In most cases, colorectal cancers develop slowly over many years. Because of this slow growth, signs/symptoms of colon cancer may not be noticed until the cancer has spread. Many times
there are no early warning signs of colon cancer.
As the cancer progresses you could notice some of the following signs:
( Please seek medical attention if you have any of these symptoms)
• Bleeding from your rectum or blood mixed with your stool
• Anemia (unexplained)
• Fatigue (unexplained)
• Abdominal pain or discomfort (gas pain, frequent bloating )
• Nausea or vomiting (unexplained)
• Weight loss (unexplained)
• Change in frequency or character of stools ( diarrhea/constipation)
• Narrow or ribbon like stools
• Sensation of incomplete evacuation after a bowel movement
• Rectal pain
There are also risk factors associated with colon cancer that can be controlled and others that cannot. I will provide a listing of some of these factors.
Risk factors unable to control:
• Older age. About 90 percent of people diagnosed with colon cancer are older than 50.
• Race- African-Americans have a greater risk of colon cancer than do people of other races.
• Inflammatory intestinal conditions.
• Inherited syndromes that increase colon cancer risk. (Familial adenomatous polyposis (FAP) or Hereditary nonpolyposis colorectal cancer (HNPCC))
• Family history of colon cancer and colon polyps.
• Personal history of cancer of the colon, rectum, ovary, endometrium or breast
Risk factors that can be controlled:
• Not eating a diet high in red meat and processed meats
Colon cancer is the second leading cause of cancer death in the United States. Yet when found early is highly curable.
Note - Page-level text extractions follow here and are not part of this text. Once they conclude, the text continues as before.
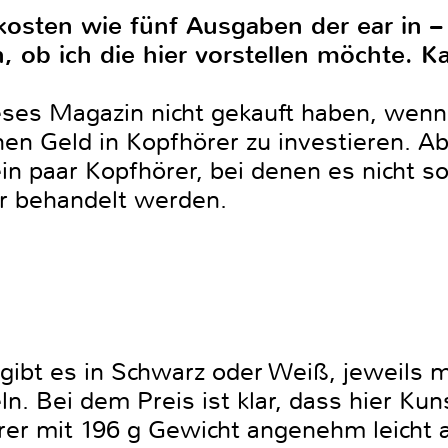
 kosten wie fünf Ausgaben der ear in –
, ob ich die hier vorstellen möchte. K
ses Magazin nicht gekauft haben, wenn S
hen Geld in Kopfhörer zu investieren. Abe
in paar Kopfhörer, bei denen es nicht s
r behandelt werden.
ibt es in Schwarz oder Weiß, jeweils m
n. Bei dem Preis ist klar, dass hier Kun
örer mit 196 g Gewicht angenehm leicht 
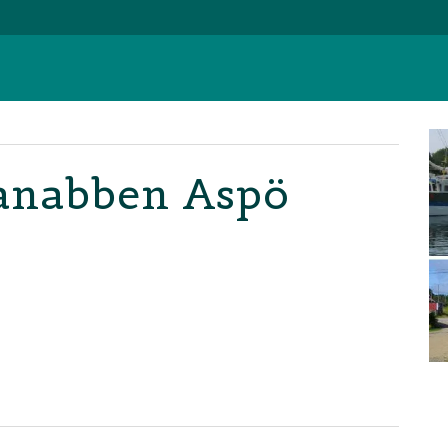
anabben Aspö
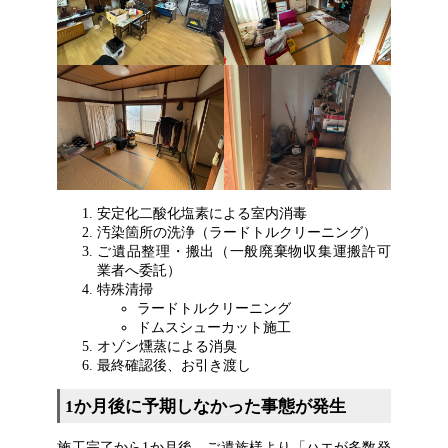
安定化二酸化塩素による室内消毒
汚染箇所の洗浄（ラードトルクリーニング）
ご遺品整理・搬出（一般廃棄物収集運搬許可
業者へ委託）
特殊清掃
ラードトルクリーニング
ドムスシューカット施工
オゾン燻蒸による消臭
最終確認後、お引き渡し
1か月後に予期しなかった事態が発生
施工完了から1か月後、ご遺族様より「ハエが多数発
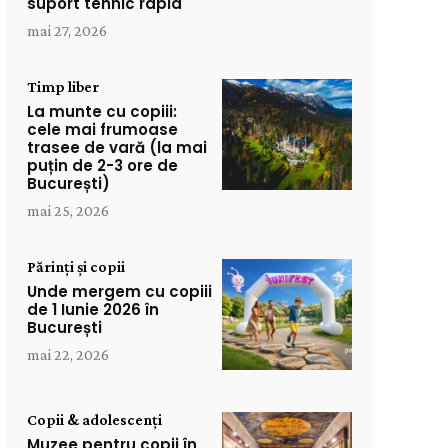
suport tehnic rapid
mai 27, 2026
Timp liber
La munte cu copiii:
cele mai frumoase
trasee de vară (la mai
puțin de 2-3 ore de
București)
mai 25, 2026
Părinți și copii
Unde mergem cu copiii
de 1 Iunie 2026 în
București
mai 22, 2026
Copii & adolescenți
Muzee pentru copii în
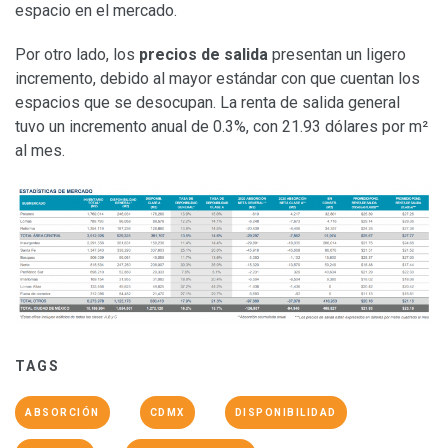
espacio en el mercado.
Por otro lado, los
precios
de salida
presentan un ligero
incremento, debido al mayor estándar con que cuentan los
espacios que se desocupan. La renta de salida general
tuvo un incremento anual de 0.3%, con 21.93 dólares por m²
al mes.
TAGS
ABSORCIÓN
CDMX
DISPONIBILIDAD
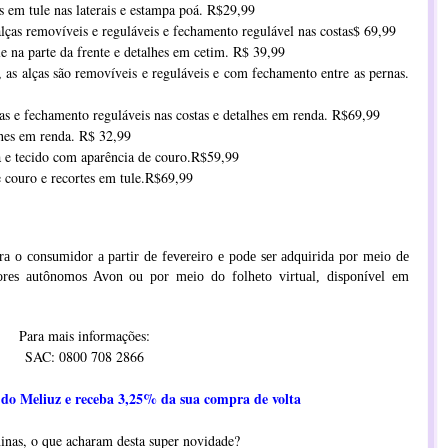
es em tule nas laterais e estampa poá. R$29,99
lças removíveis e reguláveis e fechamento regulável nas costas$ 69,99
ule na parte da frente e detalhes em cetim. R$ 39,99
 as alças são removíveis e reguláveis e com fechamento entre as pernas.
as e fechamento reguláveis nas costas e detalhes em renda. R$69,99
alhes em renda. R$ 32,99
 e tecido com aparência de couro.R$59,99
 couro e recortes em tule.R$69,99
ra o consumidor a partir de fevereiro e pode ser adquirida por meio de
dores autônomos Avon ou por meio do folheto virtual, disponível em
Para mais informações:
SAC: 0800 708 2866
do Meliuz e receba 3,25% da sua compra de volta
inas, o que acharam desta super novidade?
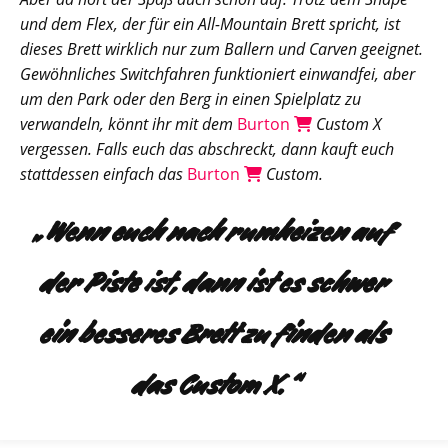
und dem Flex, der für ein All-Mountain Brett spricht, ist
dieses Brett wirklich nur zum Ballern und Carven geeignet.
Gewöhnliches Switchfahren funktioniert einwandfei, aber
um den Park oder den Berg in einen Spielplatz zu
verwandeln, könnt ihr mit dem
Burton
Custom X
vergessen. Falls euch das abschreckt, dann kauft euch
stattdessen einfach das
Burton
Custom.
„Wenn euch nach rumheizen auf
der Piste ist, dann ist es schwer
ein besseres Brett zu finden als
das Custom X.“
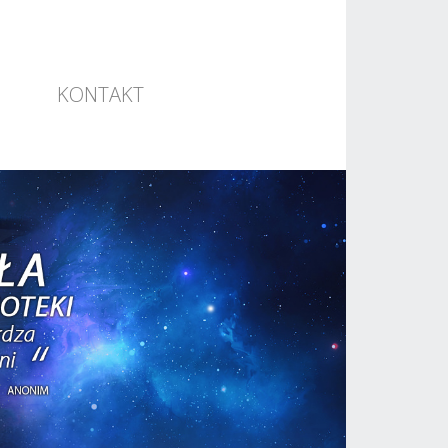
KONTAKT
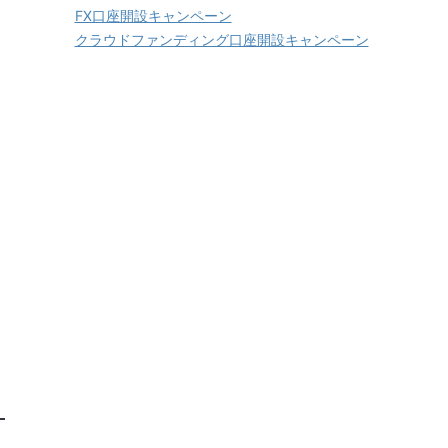
FX口座開設キャンペーン
クラウドファンディング口座開設キャンペーン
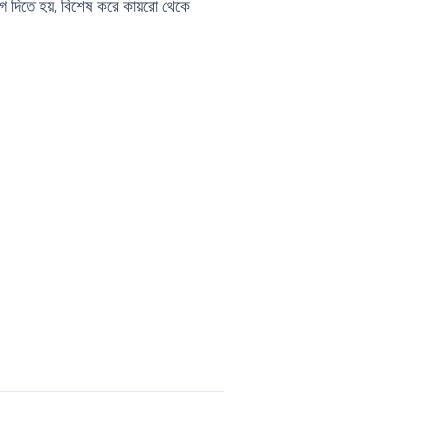
 দিতে হয়, বিশেষ করে কায়রো থেকে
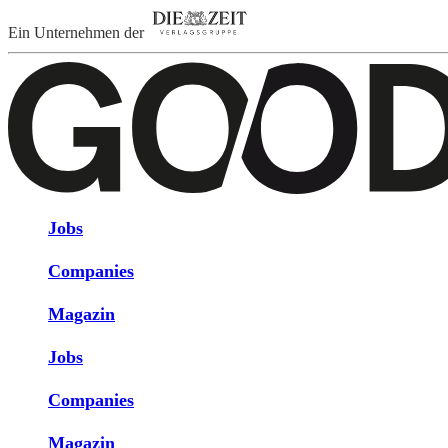
Ein Unternehmen der
Jobs
Companies
Magazin
Jobs
Companies
Magazin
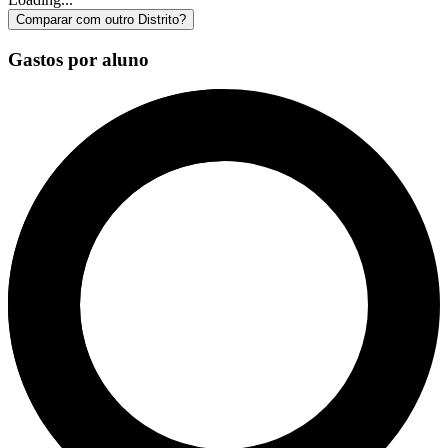
Comparar com outro Distrito?
Gastos por aluno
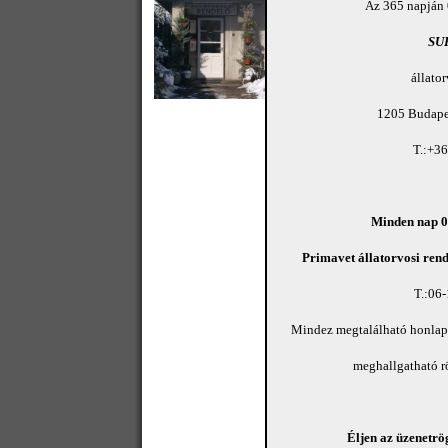
Az 365 napján 
SU
állato
1205 Budapes
T.:+3
Minden nap 08
Primavet állatorvosi rend
T.:06
Mindez megtalálható honla
meghallgatható 
Éljen az üzenetrög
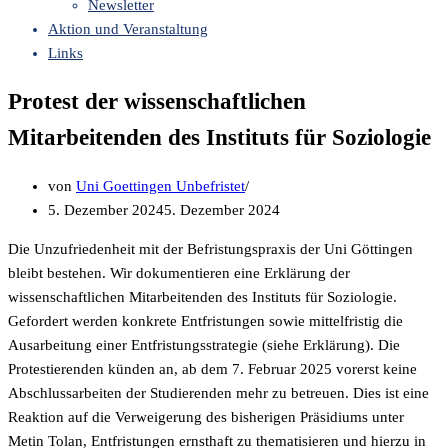
Newsletter
Aktion und Veranstaltung
Links
Protest der wissenschaftlichen
Mitarbeitenden des Instituts für Soziologie
von
Uni Goettingen Unbefristet
5. Dezember 2024
5. Dezember 2024
Die Unzufriedenheit mit der Befristungspraxis der Uni Göttingen
bleibt bestehen. Wir dokumentieren eine Erklärung der
wissenschaftlichen Mitarbeitenden des Instituts für Soziologie.
Gefordert werden konkrete Entfristungen sowie mittelfristig die
Ausarbeitung einer Entfristungsstrategie (siehe Erklärung). Die
Protestierenden künden an, ab dem 7. Februar 2025 vorerst keine
Abschlussarbeiten der Studierenden mehr zu betreuen. Dies ist eine
Reaktion auf die Verweigerung des bisherigen Präsidiums unter
Metin Tolan, Entfristungen ernsthaft zu thematisieren und hierzu in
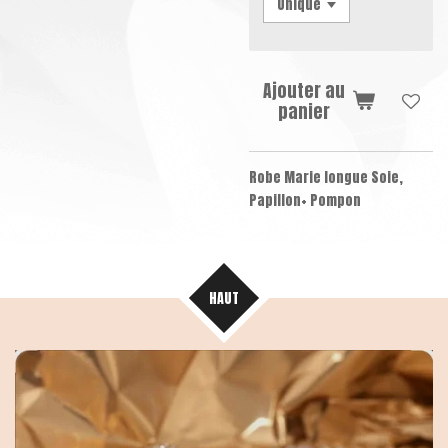
Ajouter au
panier
Robe Marie longue Soie,
Papillon+ Pompon
HAUT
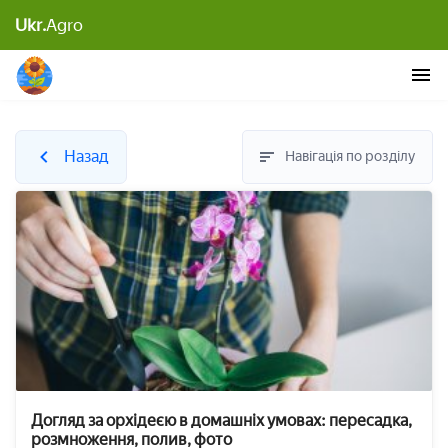
Ukr.
Agro
Назад
Навігація по розділу
Догляд за орхідеєю в домашніх умовах: пересадка,
розмноження, полив, фото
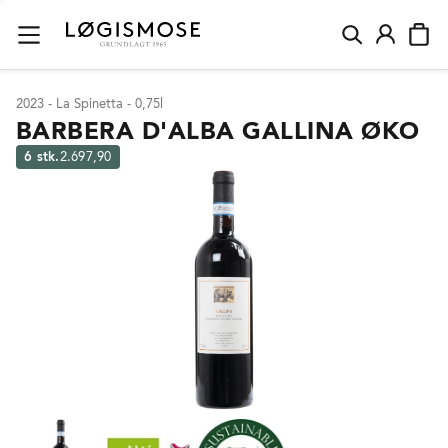
2023 - La Spinetta - 0,75l
BARBERA D'ALBA GALLINA ØKO
6 stk.
2.697,90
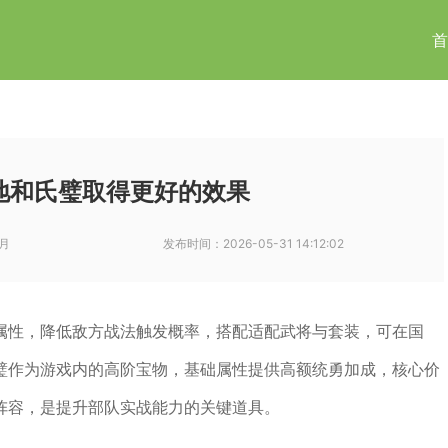
首
地和氏璧取得更好的效果
月
发布时间：
2026-05-31 14:12:02
属性，降低敌方战法触发概率，搭配适配武将与套装，可在国
璧作为游戏内的高阶宝物，基础属性提供高额统勇加成，核心价
阵容，是提升部队实战能力的关键道具。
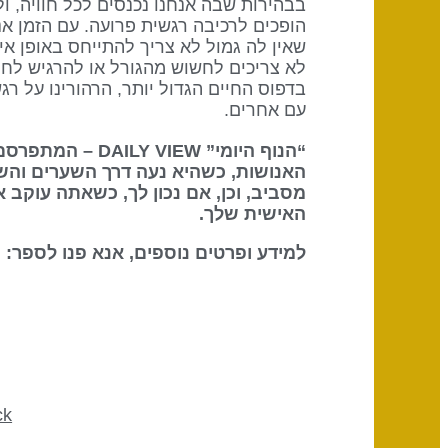
בבהירות שבה אנחנו נכנסים לכל חוויה, ו
הופכים לרכיבה רגשית פרועה. עם הזמן אנ
שאין לה גמול לא צריך להתייחס באופן איש
בדפוס החיים הגדול יותר, הרהורינו על ר
עם אחרים.
“הנוף היומי” DAILY VIEW – המתפרסם על ידי
האנושות, כשהיא נעה דרך השערים והש
מסביב, וכן, אם נכון לך, כשאתה עוקב 
האישית שלך.
למידע ופרטים נוספים, אנא פנו לספר: The Definitive Book of Human Design
ck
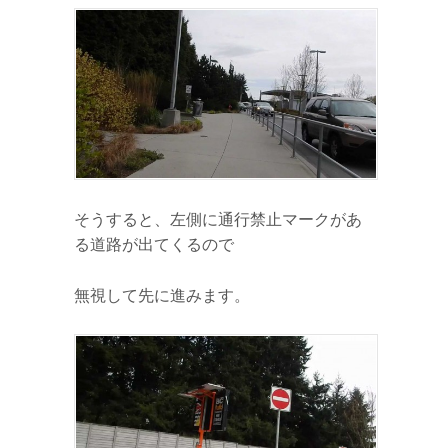
そうすると、左側に通行禁止マークがあ
る道路が出てくるので
無視して先に進みます。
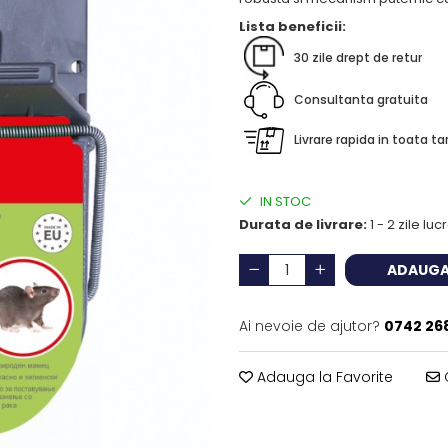
Lista beneficii:
30 zile drept de retur
Consultanta gratuita
Livrare rapida in toata ta
IN STOC
Durata de livrare:
1 - 2 zile lu
ADAUGA
Ai nevoie de ajutor?
0742 26
Adauga la Favorite
C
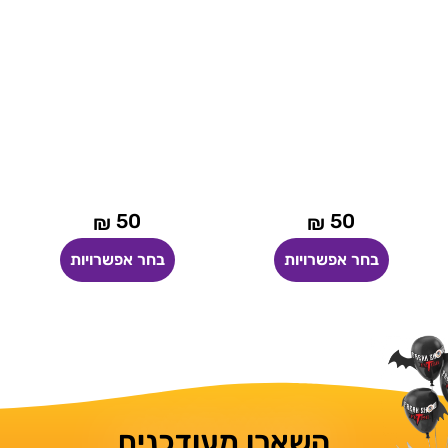
50
50
₪
₪
בחר אפשרויות
בחר אפשרויות
השארו מעודכנים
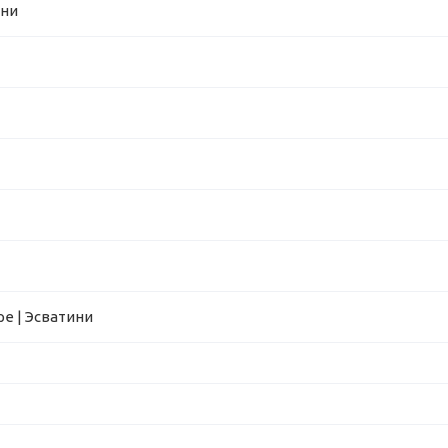
ини
е | Эсватини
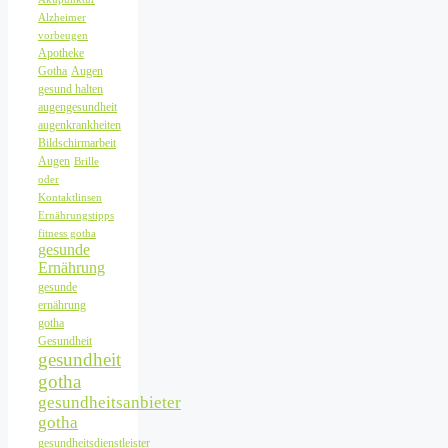
Alzheimer
vorbeugen
Apotheke
Gotha
Augen
gesund halten
augengesundheit
augenkrankheiten
Bildschirmarbeit
Augen
Brille
oder
Kontaktlinsen
Ernährungstipps
fitness gotha
gesunde
Ernährung
gesunde
ernährung
gotha
Gesundheit
gesundheit
gotha
gesundheitsanbieter
gotha
gesundheitsdienstleister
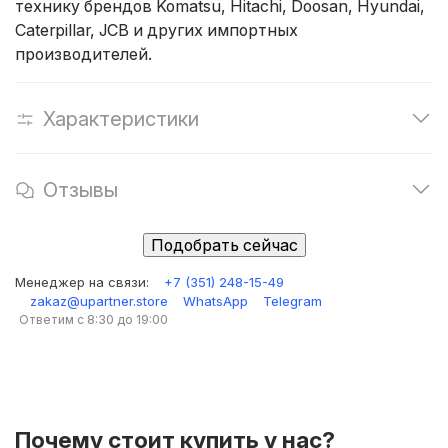
технику брендов Komatsu, Hitachi, Doosan, Hyundai,
Caterpillar, JCB и других импортных
производителей.
Характеристики
Отзывы
Подобрать сейчас
Менеджер на связи:
+7 (351) 248-15-49
zakaz@upartner.store
WhatsApp
Telegram
Ответим с 8:30 до 19:00
Почему стоит купить у нас?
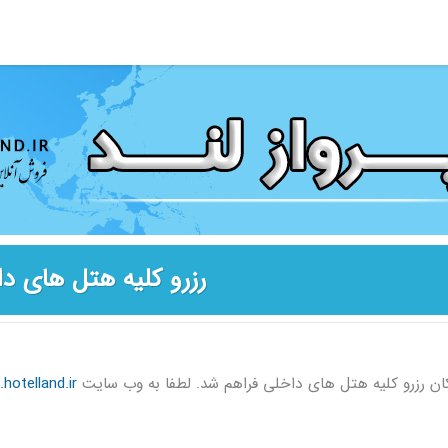
رزرو کلیه هتل های د
ان رزرو کلیه هتل های داخلی فراهم شد. لطفا به وب سایت
otelland.ir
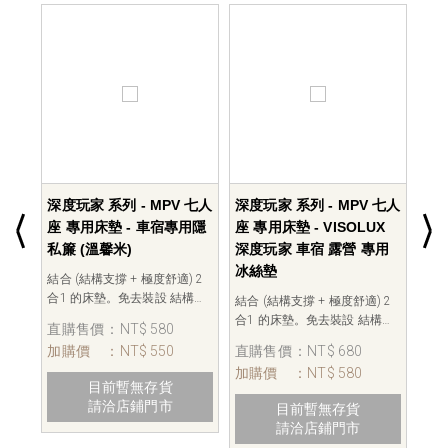
 七人
深度玩家 系列 - MPV 七人
深度玩家 系列 - 專車設計
深度
用隱
座 專用床墊 - VISOLUX
車宿室內燈 - TOYOTA
車宿
深度玩家 車宿 露營 專用
PREVIA (2000~2019) 車
PRE
冰絲墊
宿專用 室內燈 (暖光)
宿專
構
結合 (結構支撐 + 極度舒適) 2
本月前30名訂購，原手動開關
本月
或乳膠
合1 的床墊。免去裝設 結構
免費升級"無線遙控開關"。
免費
一
架、免充放氣 及 帶木板或乳膠
VISOLUX 為您量身訂製符合愛
VI
直購售價
：NT$ 680
直購售價
：NT$ 980
直
墊 的麻煩，一張床墊搞定一
車規格的室內燈。解決車宿時
車規
加購價
：NT$ 580
加購價
：NT$ 850
加
保留
切。 收納時，第三排座椅依然
燈源不一致、充電線凌亂的問
燈源
您的
可以乘坐。鋪設後，特別保留
題。不僅美觀而且出行更方
題。
目前暫無存貨
加入購物車
下床室內小客廳空間，為您的
便，省去整備燈源及事前先需
便，
請洽店鋪門市
上、下車安全把關 。
充電的問題。 VISOLUX為您點
充電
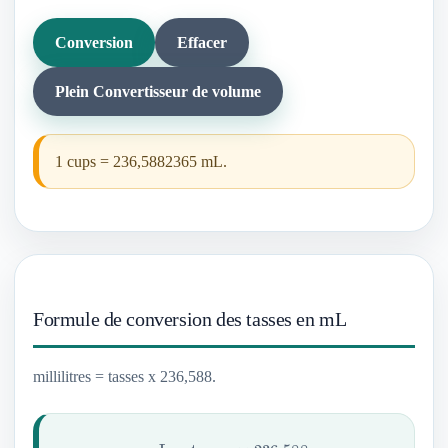
Conversion
Effacer
Plein Convertisseur de volume
1 cups = 236,5882365 mL.
Formule de conversion des tasses en mL
millilitres = tasses x 236,588.
mL
=
tasses
×
236.588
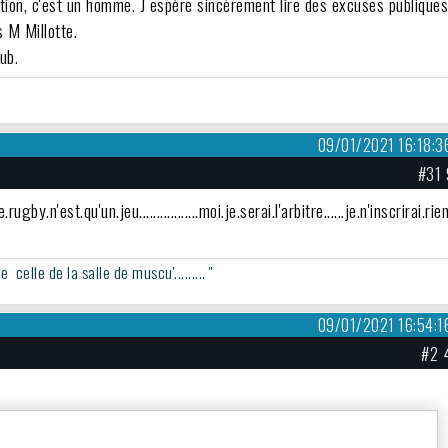
tation, c'est un homme. J espère sincèrement lire des excuses publique
 M Millotte.
ub.
09/01/2021 16:18:3
#31 
.rugby.n'est.qu'un.jeu.................moi.je.serai.l'arbitre......je.n'inscrirai.rie
elle de la salle de muscu'......... ''
09/01/2021 16:54:1
#2 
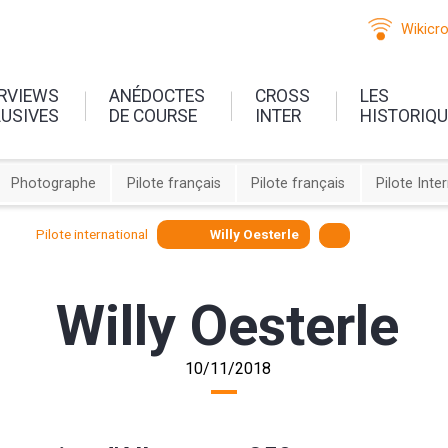
Wikicr
ERVIEWS
ANÉDOCTES
CROSS
LES
LUSIVES
DE COURSE
INTER
HISTORIQ
Photographe
Pilote français
Pilote français
Pilote Inte
Pilote international
Willy Oesterle
Willy Oesterle
10/11/2018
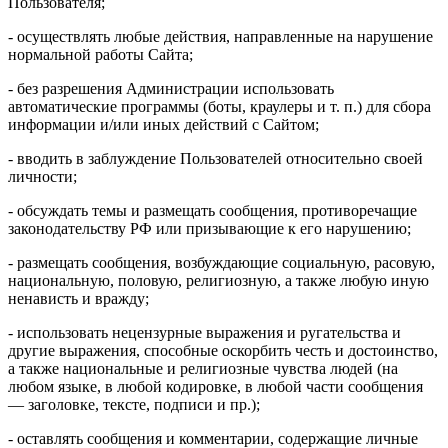
Пользователя;
- осуществлять любые действия, направленные на нарушение
нормальной работы Сайта;
- без разрешения Администрации использовать
автоматические программы (боты, краулеры и т. п.) для сбора
информации и/или иных действий с Сайтом;
- вводить в заблуждение Пользователей относительно своей
личности;
- обсуждать темы и размещать сообщения, противоречащие
законодательству РФ или призывающие к его нарушению;
- размещать сообщения, возбуждающие социальную, расовую,
национальную, половую, религиозную, а также любую иную
ненависть и вражду;
- использовать нецензурные выражения и ругательства и
другие выражения, способные оскорбить честь и достоинство,
а также национальные и религиозные чувства людей (на
любом языке, в любой кодировке, в любой части сообщения
— заголовке, тексте, подписи и пр.);
- оставлять сообщения и комментарии, содержащие личные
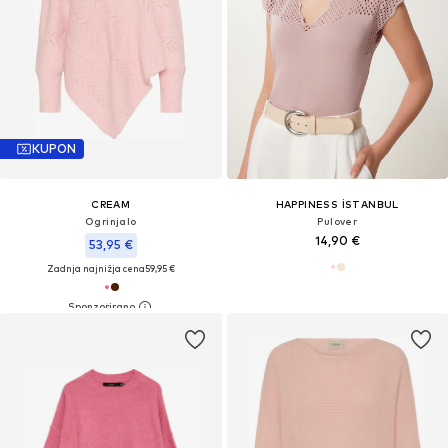
KUPON
CREAM
HAPPINESS İSTANBUL
Ogrinjalo
Pulover
14,90 €
53,95 €
Zadnja najnižja cena
59,95 €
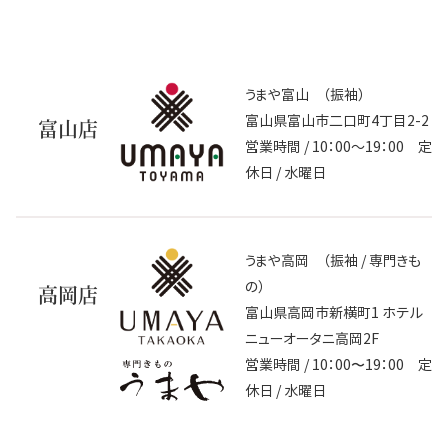
うまや富山 （振袖）
富山県富山市二口町4丁目2-2
富山店
営業時間 / 10：00～19：00 定
休日 / 水曜日
うまや高岡 （振袖 / 専門きも
の）
高岡店
富山県高岡市新横町1 ホテル
ニューオータニ高岡2F
営業時間 / 10：00〜19：00 定
休日 / 水曜日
I would encourage everyone to speak to your physician about your own personal risk for developing colon cancer.
Guidelines generally recommend colon cancer screenings to begin at age 50.
A colonoscopy procedure will enable the physician to look at the entire colon.
Your physician may recommend more frequent or earlier screening if you have other risk factors such as a family history of the disease or any of the risk factors mentioned above.